Saved entries |

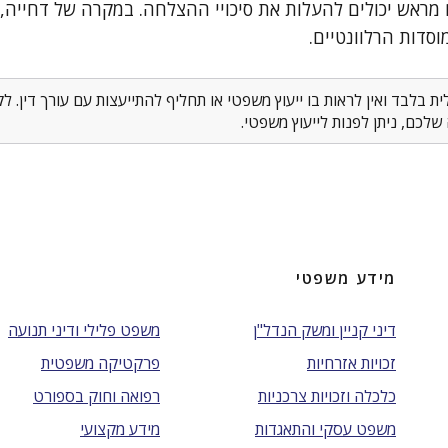
מראש יכולים להעלות את סיכויי ההצלחה. במקרה של דחייה,
דות הרלוונטיים.
 בלבד ואין לראות בו ייעוץ משפטי או תחליף להתייעצות עם עורך דין. 
לכם, ניתן לפנות לייעוץ משפטי.
מידע משפטי
דיני קניין ומשק הנדל"ן
משפט פלילי ודיני תנועה
זכויות אזרחיות
פרקטיקה משפטית
כלכלה וזכויות צרכניות
רפואה וחוק בספורט
משפט עסקי והתאגדות
מידע מקצועי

Work required |
Write the entries above out again exactly, but not the pictures.

Answer section |
מראש יכולים להעלות את סיכויי ההצלחה. במקרה של דחייה,
דות הרלוונטיים.
 בלבד ואין לראות בו ייעוץ משפטי או תחליף להתייעצות עם עורך דין. 
לכם, ניתן לפנות לייעוץ משפטי.
מידע משפטי
דיני קניין ומשק הנדל"ן
משפט פלילי ודיני תנועה
זכויות אזרחיות
פרקטיקה משפטית
כלכלה וזכויות צרכניות
רפואה וחוק בספורט
משפט עסקי והתאגדות
מידע מקצועי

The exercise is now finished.